◆ Supplied material
____________________

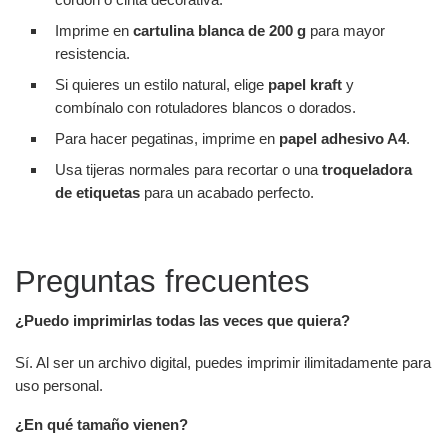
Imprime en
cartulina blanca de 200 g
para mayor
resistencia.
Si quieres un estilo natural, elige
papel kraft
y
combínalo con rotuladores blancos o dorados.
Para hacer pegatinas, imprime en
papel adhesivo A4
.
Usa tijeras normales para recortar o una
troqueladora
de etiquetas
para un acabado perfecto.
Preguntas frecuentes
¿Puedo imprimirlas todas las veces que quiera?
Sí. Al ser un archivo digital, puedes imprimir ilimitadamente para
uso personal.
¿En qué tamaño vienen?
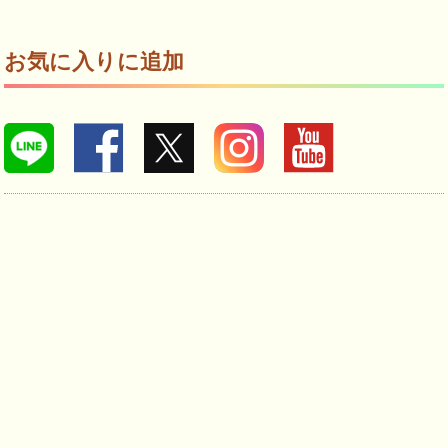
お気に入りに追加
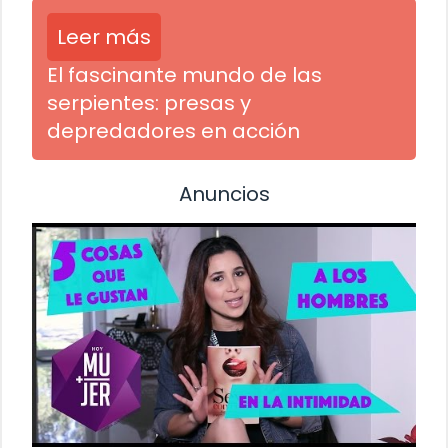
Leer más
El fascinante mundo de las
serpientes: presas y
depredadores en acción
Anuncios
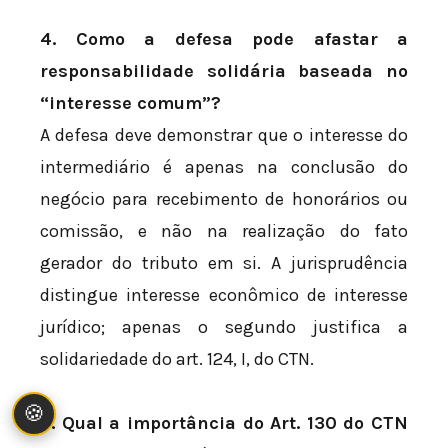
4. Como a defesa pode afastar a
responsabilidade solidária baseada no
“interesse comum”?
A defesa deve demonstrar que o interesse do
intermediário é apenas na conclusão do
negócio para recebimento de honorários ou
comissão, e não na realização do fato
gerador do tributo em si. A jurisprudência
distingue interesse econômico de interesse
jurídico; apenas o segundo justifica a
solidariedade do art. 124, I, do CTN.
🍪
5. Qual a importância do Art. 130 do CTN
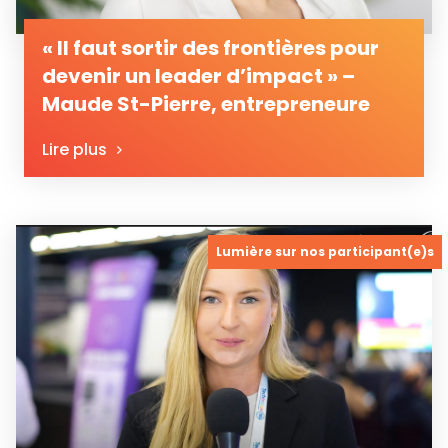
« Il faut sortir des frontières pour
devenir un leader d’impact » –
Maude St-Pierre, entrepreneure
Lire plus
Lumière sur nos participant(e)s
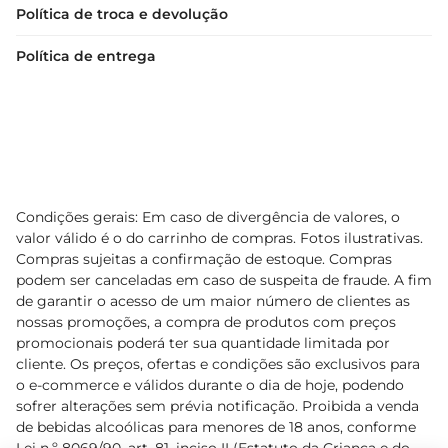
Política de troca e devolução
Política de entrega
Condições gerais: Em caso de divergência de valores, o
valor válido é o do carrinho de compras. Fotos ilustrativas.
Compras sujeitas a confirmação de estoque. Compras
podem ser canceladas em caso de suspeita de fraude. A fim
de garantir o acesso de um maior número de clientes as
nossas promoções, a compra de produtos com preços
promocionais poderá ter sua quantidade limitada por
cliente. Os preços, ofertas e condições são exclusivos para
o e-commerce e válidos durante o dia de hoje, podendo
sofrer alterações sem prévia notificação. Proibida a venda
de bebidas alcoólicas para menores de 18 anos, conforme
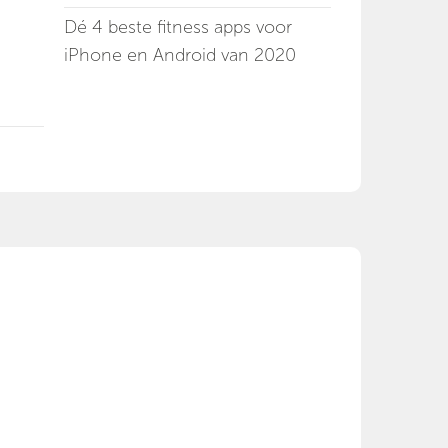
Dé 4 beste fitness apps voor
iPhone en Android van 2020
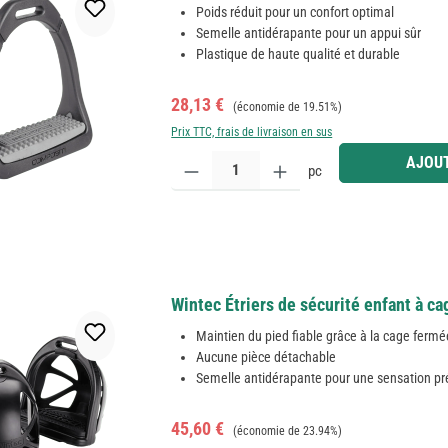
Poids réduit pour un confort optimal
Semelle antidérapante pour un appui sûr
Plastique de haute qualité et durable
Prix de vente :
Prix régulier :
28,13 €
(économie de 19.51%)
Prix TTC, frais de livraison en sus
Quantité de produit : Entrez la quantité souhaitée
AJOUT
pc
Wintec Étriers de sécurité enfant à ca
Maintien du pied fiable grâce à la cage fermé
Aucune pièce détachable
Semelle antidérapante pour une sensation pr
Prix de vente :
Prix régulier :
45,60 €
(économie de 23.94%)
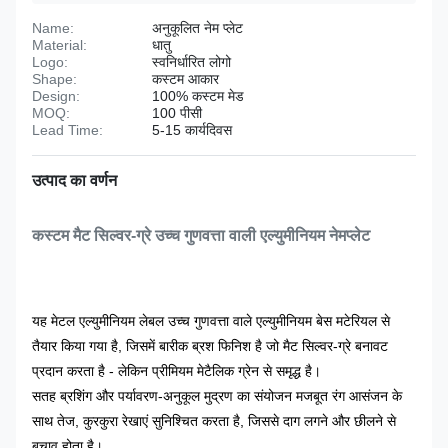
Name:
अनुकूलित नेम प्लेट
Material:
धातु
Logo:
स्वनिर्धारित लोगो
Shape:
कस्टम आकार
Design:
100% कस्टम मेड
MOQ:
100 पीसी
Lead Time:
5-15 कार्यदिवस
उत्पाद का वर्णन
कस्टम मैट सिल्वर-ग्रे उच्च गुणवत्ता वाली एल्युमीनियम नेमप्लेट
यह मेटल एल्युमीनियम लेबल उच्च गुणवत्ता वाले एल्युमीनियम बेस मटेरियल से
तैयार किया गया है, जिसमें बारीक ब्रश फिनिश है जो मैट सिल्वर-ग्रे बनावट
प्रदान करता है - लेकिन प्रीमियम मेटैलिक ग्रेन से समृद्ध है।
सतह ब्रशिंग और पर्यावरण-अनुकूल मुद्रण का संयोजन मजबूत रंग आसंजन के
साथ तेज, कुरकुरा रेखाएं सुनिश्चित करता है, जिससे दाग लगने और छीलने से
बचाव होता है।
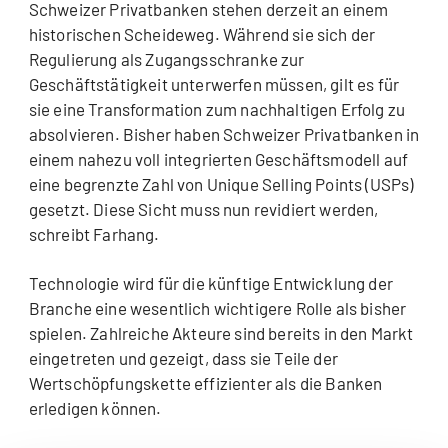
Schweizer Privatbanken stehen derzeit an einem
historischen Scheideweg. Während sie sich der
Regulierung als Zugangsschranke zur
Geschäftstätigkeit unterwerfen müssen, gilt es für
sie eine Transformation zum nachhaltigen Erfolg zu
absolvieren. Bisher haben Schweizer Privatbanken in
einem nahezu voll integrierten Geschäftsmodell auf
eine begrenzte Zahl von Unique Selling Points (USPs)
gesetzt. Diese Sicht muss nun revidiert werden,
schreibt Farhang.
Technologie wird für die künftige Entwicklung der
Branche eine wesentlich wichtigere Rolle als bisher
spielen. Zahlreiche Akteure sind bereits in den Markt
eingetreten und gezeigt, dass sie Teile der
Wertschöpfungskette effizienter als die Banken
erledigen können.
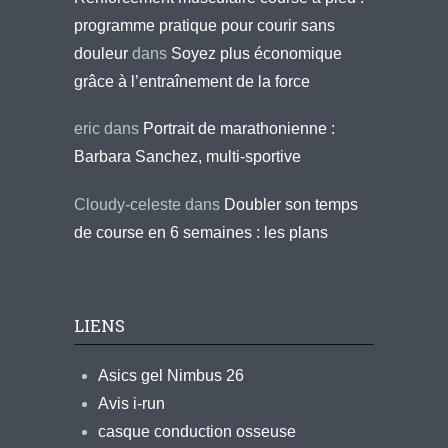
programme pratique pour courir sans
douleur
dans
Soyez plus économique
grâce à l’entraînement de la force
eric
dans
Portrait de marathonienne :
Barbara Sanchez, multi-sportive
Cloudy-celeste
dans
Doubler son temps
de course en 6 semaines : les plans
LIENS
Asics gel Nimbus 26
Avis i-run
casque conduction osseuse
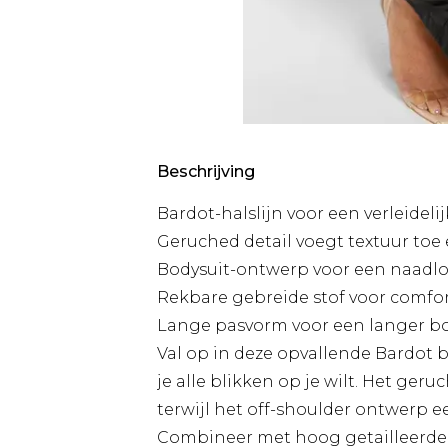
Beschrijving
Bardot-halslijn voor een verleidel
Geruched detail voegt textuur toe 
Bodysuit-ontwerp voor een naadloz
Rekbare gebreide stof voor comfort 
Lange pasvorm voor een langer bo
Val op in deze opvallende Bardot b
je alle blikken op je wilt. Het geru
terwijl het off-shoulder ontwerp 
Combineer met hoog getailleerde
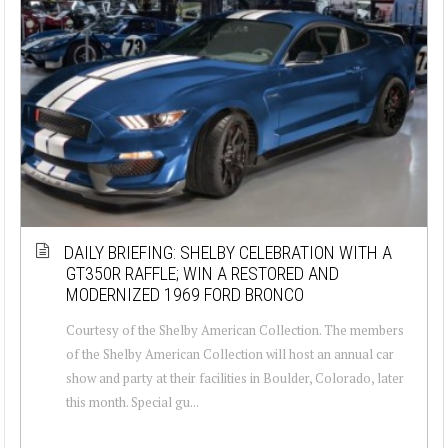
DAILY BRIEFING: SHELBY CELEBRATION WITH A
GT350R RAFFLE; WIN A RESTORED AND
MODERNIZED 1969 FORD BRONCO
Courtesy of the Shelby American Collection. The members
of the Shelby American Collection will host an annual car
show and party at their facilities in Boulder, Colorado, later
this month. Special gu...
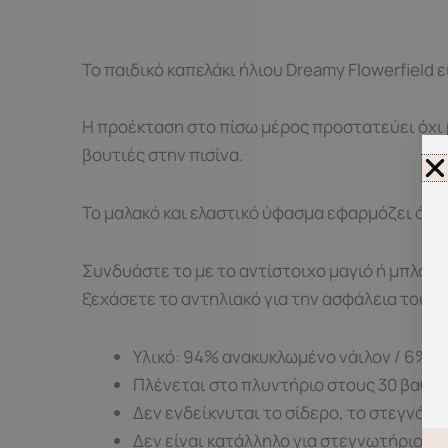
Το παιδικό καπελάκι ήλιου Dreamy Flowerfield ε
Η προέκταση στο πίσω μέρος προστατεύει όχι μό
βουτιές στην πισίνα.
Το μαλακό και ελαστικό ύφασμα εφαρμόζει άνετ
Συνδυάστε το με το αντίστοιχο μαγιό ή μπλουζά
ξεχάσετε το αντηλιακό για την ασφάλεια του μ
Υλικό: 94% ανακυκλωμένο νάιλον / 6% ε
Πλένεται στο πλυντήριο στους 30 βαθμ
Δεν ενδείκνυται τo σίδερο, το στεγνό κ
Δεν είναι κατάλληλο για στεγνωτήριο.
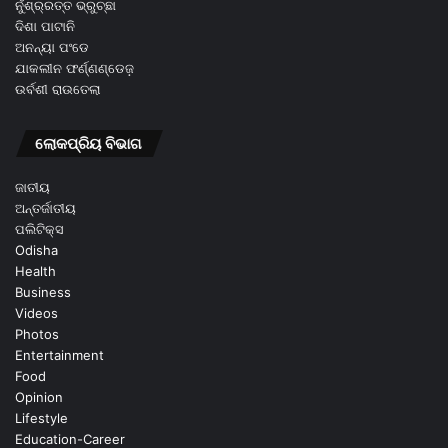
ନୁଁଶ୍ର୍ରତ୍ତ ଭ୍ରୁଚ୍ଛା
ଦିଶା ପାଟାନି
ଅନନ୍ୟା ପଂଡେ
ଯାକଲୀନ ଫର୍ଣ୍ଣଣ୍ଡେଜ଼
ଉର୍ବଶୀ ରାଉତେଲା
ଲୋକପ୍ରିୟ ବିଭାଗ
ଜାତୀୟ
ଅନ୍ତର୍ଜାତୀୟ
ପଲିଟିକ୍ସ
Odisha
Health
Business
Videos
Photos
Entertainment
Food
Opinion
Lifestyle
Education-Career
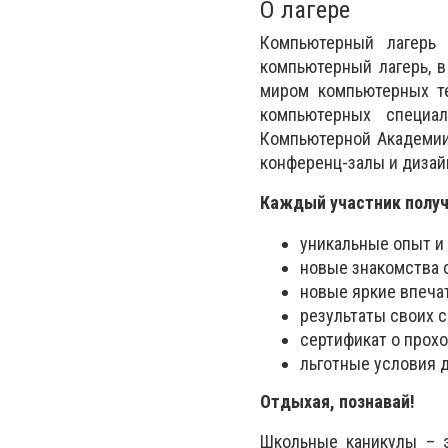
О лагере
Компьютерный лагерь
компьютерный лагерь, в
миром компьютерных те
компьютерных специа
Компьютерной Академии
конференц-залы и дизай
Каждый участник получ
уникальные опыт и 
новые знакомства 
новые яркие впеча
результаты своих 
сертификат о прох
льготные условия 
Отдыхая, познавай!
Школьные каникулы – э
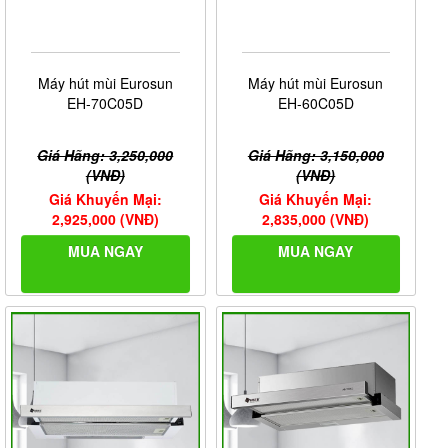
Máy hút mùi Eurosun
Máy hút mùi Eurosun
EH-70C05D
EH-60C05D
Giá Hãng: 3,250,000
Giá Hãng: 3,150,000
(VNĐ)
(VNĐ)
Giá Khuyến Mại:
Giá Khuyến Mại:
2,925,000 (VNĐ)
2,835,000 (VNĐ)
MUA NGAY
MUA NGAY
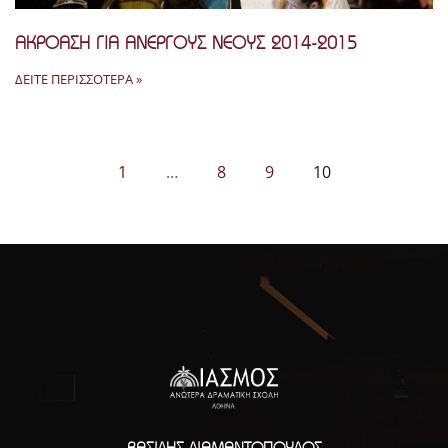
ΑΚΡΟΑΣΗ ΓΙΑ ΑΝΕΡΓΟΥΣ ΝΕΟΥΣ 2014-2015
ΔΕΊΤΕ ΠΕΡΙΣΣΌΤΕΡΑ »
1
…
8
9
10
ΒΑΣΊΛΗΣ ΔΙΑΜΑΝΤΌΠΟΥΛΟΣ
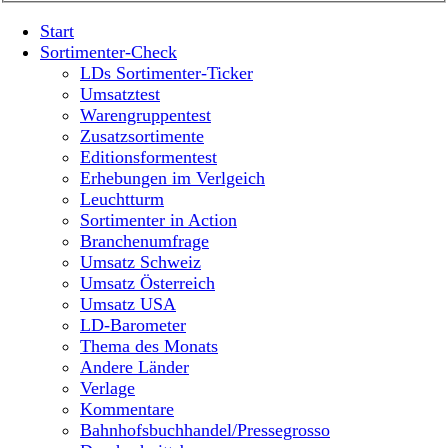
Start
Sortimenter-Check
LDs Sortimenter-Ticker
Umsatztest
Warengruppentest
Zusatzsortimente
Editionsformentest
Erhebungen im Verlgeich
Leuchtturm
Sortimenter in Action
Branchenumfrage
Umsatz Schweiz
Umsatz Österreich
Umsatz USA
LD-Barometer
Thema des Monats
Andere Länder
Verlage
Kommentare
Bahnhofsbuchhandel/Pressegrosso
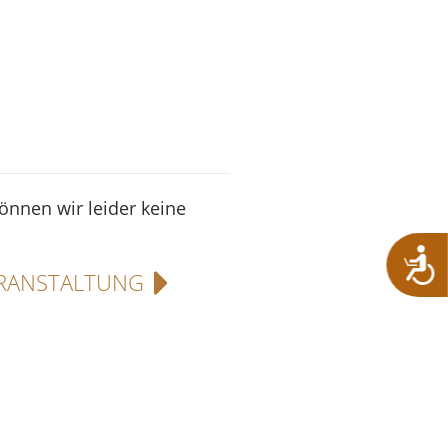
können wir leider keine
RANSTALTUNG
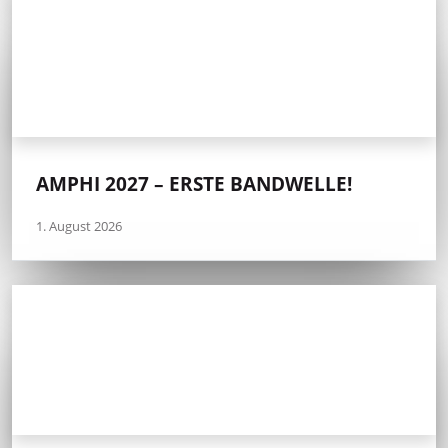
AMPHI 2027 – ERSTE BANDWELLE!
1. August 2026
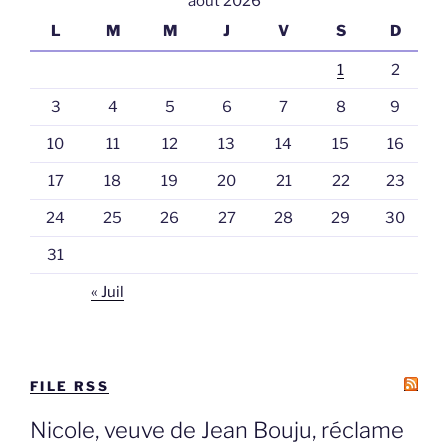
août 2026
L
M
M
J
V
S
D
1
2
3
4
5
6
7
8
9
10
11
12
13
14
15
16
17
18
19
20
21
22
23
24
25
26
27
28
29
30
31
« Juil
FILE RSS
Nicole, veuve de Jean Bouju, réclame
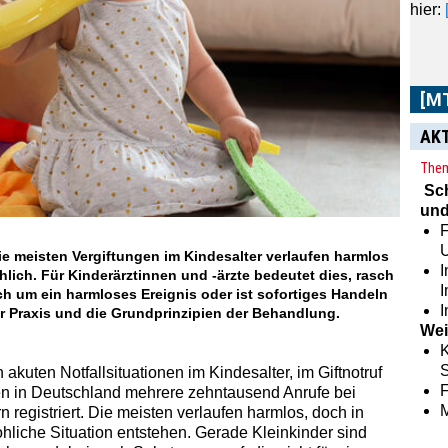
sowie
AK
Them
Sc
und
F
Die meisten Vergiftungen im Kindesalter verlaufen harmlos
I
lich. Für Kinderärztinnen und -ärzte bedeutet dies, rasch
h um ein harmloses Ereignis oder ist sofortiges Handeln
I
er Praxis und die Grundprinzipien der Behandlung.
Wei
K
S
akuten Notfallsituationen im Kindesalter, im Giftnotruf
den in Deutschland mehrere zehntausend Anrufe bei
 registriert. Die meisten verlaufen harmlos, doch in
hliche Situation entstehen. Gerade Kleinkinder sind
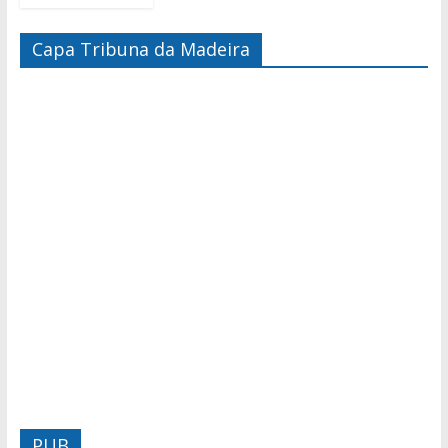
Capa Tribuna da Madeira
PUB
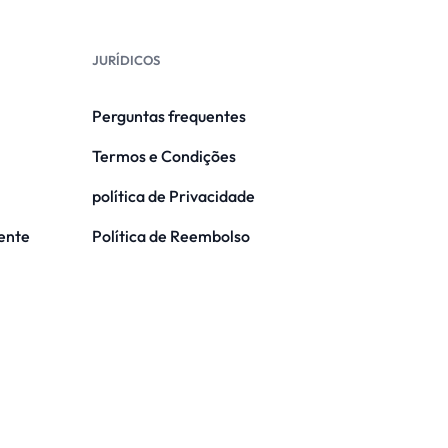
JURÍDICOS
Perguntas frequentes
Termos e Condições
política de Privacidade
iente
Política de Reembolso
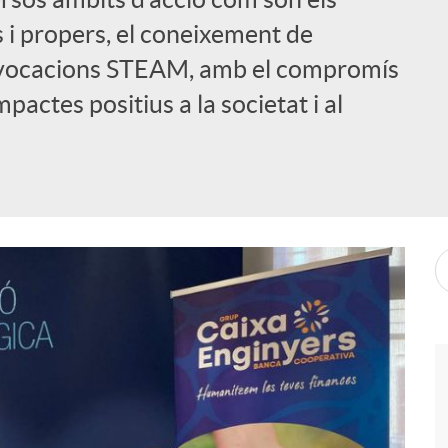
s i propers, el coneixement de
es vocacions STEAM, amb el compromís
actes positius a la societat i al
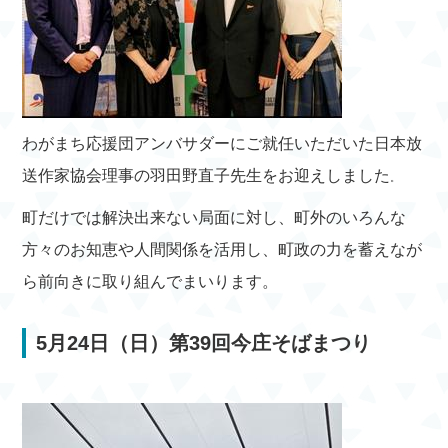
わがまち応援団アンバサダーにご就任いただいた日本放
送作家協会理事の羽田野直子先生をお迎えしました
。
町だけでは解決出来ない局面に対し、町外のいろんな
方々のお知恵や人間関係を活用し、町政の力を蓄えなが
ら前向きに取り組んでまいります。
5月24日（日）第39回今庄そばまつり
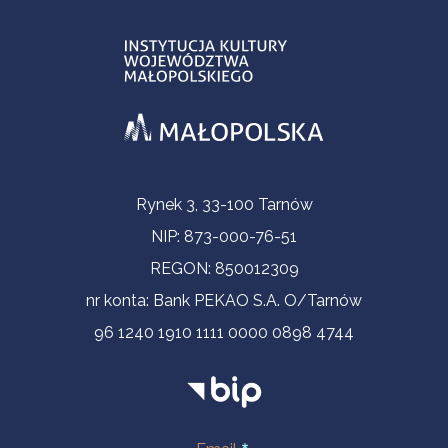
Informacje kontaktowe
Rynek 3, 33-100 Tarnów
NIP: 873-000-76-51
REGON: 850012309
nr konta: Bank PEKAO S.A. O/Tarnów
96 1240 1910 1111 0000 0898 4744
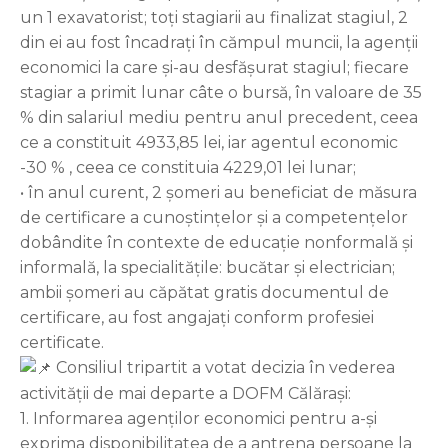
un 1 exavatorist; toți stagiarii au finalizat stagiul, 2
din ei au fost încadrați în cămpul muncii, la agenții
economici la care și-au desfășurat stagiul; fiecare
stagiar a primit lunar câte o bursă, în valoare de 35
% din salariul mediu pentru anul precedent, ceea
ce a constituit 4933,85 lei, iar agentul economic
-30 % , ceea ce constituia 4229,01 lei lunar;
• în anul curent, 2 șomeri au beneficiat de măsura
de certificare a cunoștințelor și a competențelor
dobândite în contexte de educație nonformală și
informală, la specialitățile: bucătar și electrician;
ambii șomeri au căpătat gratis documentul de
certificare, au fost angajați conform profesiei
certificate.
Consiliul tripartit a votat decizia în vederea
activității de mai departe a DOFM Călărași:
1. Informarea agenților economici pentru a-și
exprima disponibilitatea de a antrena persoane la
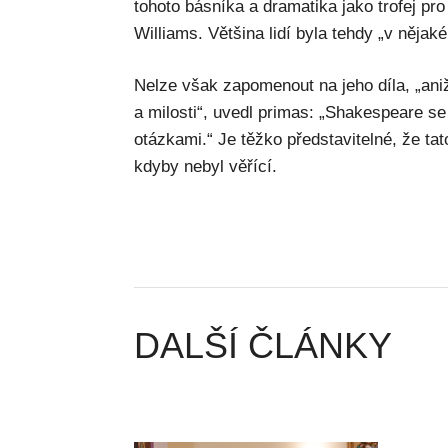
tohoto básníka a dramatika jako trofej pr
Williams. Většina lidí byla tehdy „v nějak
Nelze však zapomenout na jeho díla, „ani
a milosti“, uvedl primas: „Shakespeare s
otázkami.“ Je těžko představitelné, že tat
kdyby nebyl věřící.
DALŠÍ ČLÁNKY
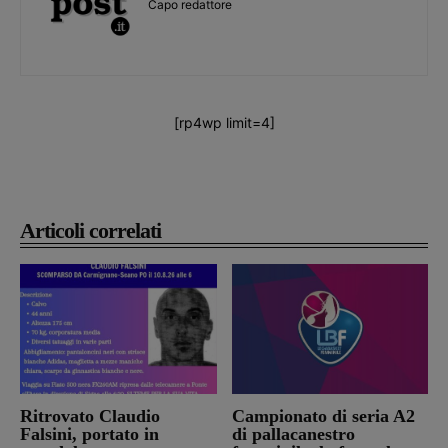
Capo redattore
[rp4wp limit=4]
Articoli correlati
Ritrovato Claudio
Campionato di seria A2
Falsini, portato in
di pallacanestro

____________________

With the pictures omitted, print the lines above exactly, beginning at the line with "Compras sujeitas a" and going on through the line with "Prix TTC, frais de livraison en sus".

Compras sujeitas a confirmação de estoque. Compras
podem ser canceladas em caso de suspeita de fraude. A fim
de garantir o acesso de um maior número de clientes as
nossas promoções, a compra de produtos com preços
promocionais poderá ter sua quantidade limitada por
cliente. Os preços, ofertas e condições são exclusivos para
o e-commerce e válidos durante o dia de hoje, podendo
sofrer alterações sem prévia notificação. Proibida a venda
de bebidas alcoólicas para menores de 18 anos, conforme
Dé 4 beste fitness apps voor
iPhone en Android van 2020
Poids réduit pour un confort optimal
Semelle antidérapante pour un appui sûr
Plastique de haute qualité et durable
Prix de vente :
Prix régulier :
28,13 €
(économie de 19.51%)
Prix TTC, frais de livraison en sus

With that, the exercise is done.